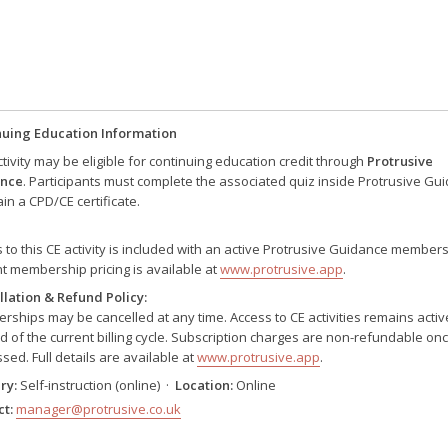
nuing Education Information
ctivity may be eligible for continuing education credit through
Protrusive
nce
. Participants must complete the associated quiz inside Protrusive Gu
ain a CPD/CE certificate.
 to this CE activity is included with an active Protrusive Guidance members
t membership pricing is available at
www.protrusive.app
.
lation & Refund Policy:
ships may be cancelled at any time. Access to CE activities remains active
d of the current billing cycle. Subscription charges are non-refundable on
sed. Full details are available at
www.protrusive.app
.
ry:
Self-instruction (online) ·
Location:
Online
t:
manager@protrusive.co.uk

**Exercise prompt:**
Pictures in the entries are to be skipped, and everything else repeated word for word.

**Answer to this task:**
nuing Education Information
ctivity may be eligible for continuing education credit through
Protrusive
nce
. Participants must complete the associated quiz inside Protrusive Gu
ain a CPD/CE certificate.
 to this CE activity is included with an active Protrusive Guidance members
t membership pricing is available at
www.protrusive.app
.
lation & Refund Policy:
ships may be cancelled at any time. Access to CE activities remains active
d of the current billing cycle. Subscription charges are non-refundable on
sed. Full details are available at
www.protrusive.app
.
ry:
Self-instruction (online) ·
Location:
Online
t:
manager@protrusive.co.uk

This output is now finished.